Generic immunosuppressants have reduced costs after organ transplantation
The introduction of generic versions of immunosuppressive drugs has resulted in substantial cost savings for transplant patients and Medicare, according to a study appearing in an upcoming issue of the Clinical Journal of the American Society of Nephrology (CJASN).
Individuals who receive organ transplants must take life-long immunosuppressive medications to prevent rejection. Currently, Medicare provides coverage for immunosuppressive medication for the first 3 years following a kidney transplant, and patients can face significant out-of-pocket medication costs after that time. This can prevent some patients from filling necessary prescriptions, potentially leading to poor health outcomes.
About a decade ago, generic formulations of the two most commonly used immunosuppressive medications in the United States, tacrolimus and mycophenolate, became available, providing the potential to reduce costs for transplant recipients and payers.
To investigate the impact of generic introduction on payments for immunosuppressants by patients and Medicare, Margaret E. Helmuth, MA (Arbor Research Collaborative for Health) and her colleagues assessed the cost savings from substitution with generic immunosuppressive medications for organ transplant recipients and the Medicare Part D program. The team reported on the average annualized Medicare Part D plan payments, average annualized payments by the Medicare Part D low-income subsidy program, and average annualized out-of-pocket payments by patients for brand-name and generic tacrolimus and mycophenolate.
The investigators studied immunosuppressant medication costs for transplant recipients who received a kidney, liver, or heart transplant between 1987 and 2013 and filled prescriptions through Medicare Part D for tacrolimus or mycophenolate between 2008 and 2013. Overall, payments decreased for both patients (by 63%-79% for patients not receiving the low-income subsidy and 24%-44% for those receiving the subsidy) and Medicare Part D plans (by 48%-67%) across the 3 organs and 2 drugs over the 5 years studied.
For transplant recipients not receiving the low-income subsidy, the researchers observed declines in average out-of-pocket payments of $1,000 to $1,750 per patient per year between 2008 and 2013, depending on the organ type and drug. For the Medicare program, they observed savings of $1,500 to $4,500 per patient per year in Part D plan payments between 2008 and 2013, and additional savings to Medicare of $400 to $1,500 per low-income subsidy recipient per year over the same time period.
In addition, the investigators observed large differences in average yearly out-of-pocket payments for immunosuppressive medications between Part D beneficiaries who did and did not qualify for the Medicare low-income subsidy. The finding suggests that recipients with resources just above the threshold to qualify for this subsidy may experience considerable financial strain.
"The debate regarding universal coverage of immunosuppressive medications for transplant recipients has been ongoing for more than 30 years," said Helmuth. "We believe that this research will help inform ongoing national discussions about the funding of post-transplant immunosuppressive medication coverage."
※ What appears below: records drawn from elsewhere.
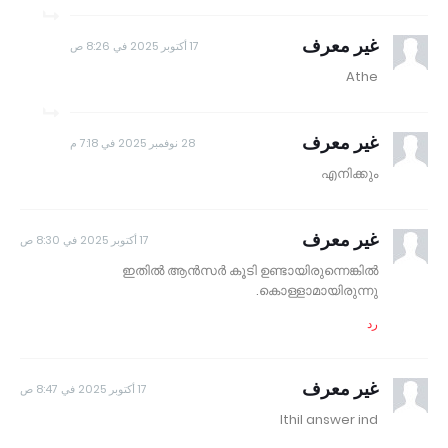
غير معرف
17 أكتوبر 2025 في 8:26 ص
Athe
غير معرف
28 نوفمبر 2025 في 7:18 م
എനിക്കും
غير معرف
17 أكتوبر 2025 في 8:30 ص
ഇതിൽ ആൻസർ കൂടി ഉണ്ടായിരുന്നെങ്കിൽ
കൊള്ളാമായിരുന്നു.
رد
غير معرف
17 أكتوبر 2025 في 8:47 ص
Ithil answer ind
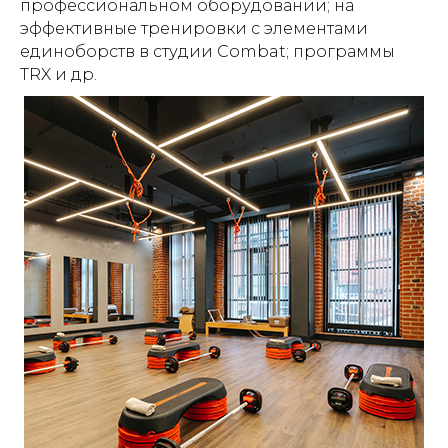
профессиональном оборудовании; на
эффективные тренировки с элементами
единоборств в студии Combat; программы
TRX и др.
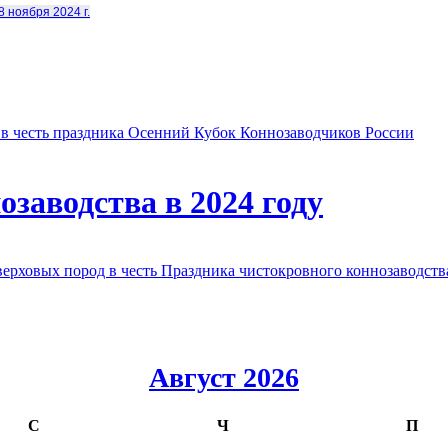
8 ноября 2024 г.
в честь праздника Осенний Кубок Коннозаводчиков России
заводства в 2024 году
овых пород в честь Праздника чистокровного коннозаводства
Август 2026
С
Ч
П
In an accompanying Patient Voice editorial, Cher Thomas, RDH, a kidney transplant recipient celebrating her twentieth anniversary after transplantation, noted that in the early months after receiving a kidney, her copay on just 1 medication was $500, and this was not for an immunosuppressive drug. Now all of her medications are generic, and she is thankful for saving money on her immunosuppressants. She also raised a number of concerns about the study's design and findings, as well as the role of insurance companies in deciding which generic medications can be prescribed to patients.